Act of Love

Accused terrorist denies mosque attack was terror act

Here’s why: Muhammad also burned the mosques of heretics. For right-believing sunni Moslems the shitties are nothing but ‘rafidite dogs’, because ‘disbelief is worse than slaughter’.

The Imam Ali Islamic Centre in Fawkner was destroyed by fire in a 2016 arson attack. Picture: Aaron Francis

An alleged Mohammedan terrorist has admitted burning down a Melbourne mosque but denies it was an act of terror.

Abdullah Chaarani, and co-accused Ahmed Mohamed and Hatim Moukhaiber, are on trial in the Supreme Court over the 2016 attack on Fawkner’s Imam Ali Islamic Centre.

Prosecutors allege the men were inspired by an extremist Sunni ideology when they torched the Shia mosque.

MORE LAW AND ORDER

The three co-accused are each facing a charge of engaging in a terrorist act.

Mr Mohamed and Mr Chaarani are facing a separate charge of attempting to engage in a terrorist act over an alleged failed attempt to burn down the mosque.

Mr Mohamed has denied any involvement in the attacks.

Patrick Tehan QC, for Mr Chaarani, told the 15-member jury on Wednesday his client was guilty of destroying the mosque, and an earlier failed attempt to do so.

“He admits, through us, his counsel, that he did so with the intention of advancing a political, religious, or ideological cause, namely the advancement of Sunni Islam,” Mr Tehan said.

“Mr Chaarani admits, through us, that he sprayed paint on the mosque … with the Arabic words, as translated, ‘state of islam’.

“They were done with the intention of intimidating a section of the public, in particular Shiite Muslims.”

But Mr Tehan said while the act may have been criminal, it was not a terrorist act because it was done as either “advocacy, protest, dissent or industrial action”.

Mr Tehan said under those circumstances Victorian legislation required that his client intended to cause death, endanger a person’s life, or create a serious risk to public health and safety.

The Imam Ali Islamic Centre in Fawkner was destroyed by fire in a 2016 arson attack. Picture: Aaron Francis
.

“Terrorist acts are among the very highest of criminal offending known to the law,” he said.

“With that in mind, it is the case that advocacy protest or dissent is not covered by the definition of a terrorist act unless the act is intended to cause serious harm, cause a person’s death, endanger a person’s life, or create a serious risk to public health and safety.”

“They are not criminal acts unless you are satisfied beyond reasonable doubt that it is not done without advocacy, protest or dissent,” he said.
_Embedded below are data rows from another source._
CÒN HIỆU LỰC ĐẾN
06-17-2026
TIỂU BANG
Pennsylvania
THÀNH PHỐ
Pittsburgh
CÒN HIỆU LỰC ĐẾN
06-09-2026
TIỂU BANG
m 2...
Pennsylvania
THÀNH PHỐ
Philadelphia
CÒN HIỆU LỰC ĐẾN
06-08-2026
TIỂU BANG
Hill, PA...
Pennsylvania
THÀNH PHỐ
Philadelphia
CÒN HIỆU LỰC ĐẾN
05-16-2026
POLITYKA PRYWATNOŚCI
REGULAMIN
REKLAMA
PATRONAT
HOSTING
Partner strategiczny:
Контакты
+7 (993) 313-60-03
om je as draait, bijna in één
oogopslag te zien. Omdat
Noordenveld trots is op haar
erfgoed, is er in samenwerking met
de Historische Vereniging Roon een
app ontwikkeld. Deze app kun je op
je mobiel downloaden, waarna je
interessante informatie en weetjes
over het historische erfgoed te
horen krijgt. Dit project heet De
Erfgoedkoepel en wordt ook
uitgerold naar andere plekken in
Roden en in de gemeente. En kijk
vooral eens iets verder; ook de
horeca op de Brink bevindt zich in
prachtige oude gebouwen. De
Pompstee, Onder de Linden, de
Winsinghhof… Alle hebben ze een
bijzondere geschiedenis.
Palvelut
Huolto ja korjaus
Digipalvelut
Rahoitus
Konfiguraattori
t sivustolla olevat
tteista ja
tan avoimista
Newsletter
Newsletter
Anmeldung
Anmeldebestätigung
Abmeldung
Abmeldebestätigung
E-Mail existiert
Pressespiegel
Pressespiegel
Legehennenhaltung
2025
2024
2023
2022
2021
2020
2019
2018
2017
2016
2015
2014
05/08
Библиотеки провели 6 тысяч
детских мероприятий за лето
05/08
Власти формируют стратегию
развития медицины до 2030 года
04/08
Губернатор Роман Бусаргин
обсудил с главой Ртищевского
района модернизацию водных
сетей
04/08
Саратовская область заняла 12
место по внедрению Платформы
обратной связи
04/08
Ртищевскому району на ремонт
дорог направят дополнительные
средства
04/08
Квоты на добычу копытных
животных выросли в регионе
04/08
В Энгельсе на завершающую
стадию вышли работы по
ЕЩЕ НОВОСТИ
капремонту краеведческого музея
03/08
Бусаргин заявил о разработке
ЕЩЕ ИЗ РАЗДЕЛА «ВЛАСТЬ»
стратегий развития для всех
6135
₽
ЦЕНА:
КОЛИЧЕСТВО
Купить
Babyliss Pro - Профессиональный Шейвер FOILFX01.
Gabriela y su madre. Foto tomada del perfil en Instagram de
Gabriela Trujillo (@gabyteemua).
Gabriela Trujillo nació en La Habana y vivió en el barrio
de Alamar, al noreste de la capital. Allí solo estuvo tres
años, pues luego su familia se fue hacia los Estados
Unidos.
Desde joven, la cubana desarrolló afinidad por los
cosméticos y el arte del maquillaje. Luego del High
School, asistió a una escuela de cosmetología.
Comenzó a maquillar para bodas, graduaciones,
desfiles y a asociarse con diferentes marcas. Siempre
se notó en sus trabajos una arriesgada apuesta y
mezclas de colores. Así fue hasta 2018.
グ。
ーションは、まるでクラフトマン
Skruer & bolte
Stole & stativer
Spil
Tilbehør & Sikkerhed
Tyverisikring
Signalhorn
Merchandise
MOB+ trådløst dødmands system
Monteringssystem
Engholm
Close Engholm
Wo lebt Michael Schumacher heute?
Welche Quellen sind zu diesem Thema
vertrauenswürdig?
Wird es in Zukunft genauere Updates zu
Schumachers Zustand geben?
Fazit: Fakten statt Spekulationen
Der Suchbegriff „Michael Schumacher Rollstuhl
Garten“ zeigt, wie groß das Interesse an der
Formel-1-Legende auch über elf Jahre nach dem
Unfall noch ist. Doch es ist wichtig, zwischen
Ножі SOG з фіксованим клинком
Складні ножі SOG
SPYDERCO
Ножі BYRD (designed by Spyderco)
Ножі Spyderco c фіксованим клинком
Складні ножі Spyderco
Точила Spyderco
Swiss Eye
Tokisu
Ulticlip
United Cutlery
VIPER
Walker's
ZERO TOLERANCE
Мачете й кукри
The three co-accused are each facing a charge of engaging in a terrorist act.

Mr Mohamed and Mr Chaarani are facing a separate charge of attempting to engage in a terrorist act over an alleged failed attempt to burn down the mosque.

Mr Mohamed has denied any involvement in the attacks.

Counsel for Mr Moukhaiber have not yet addressed the jury.

The trial, before Justice Andrew Tinney, continues.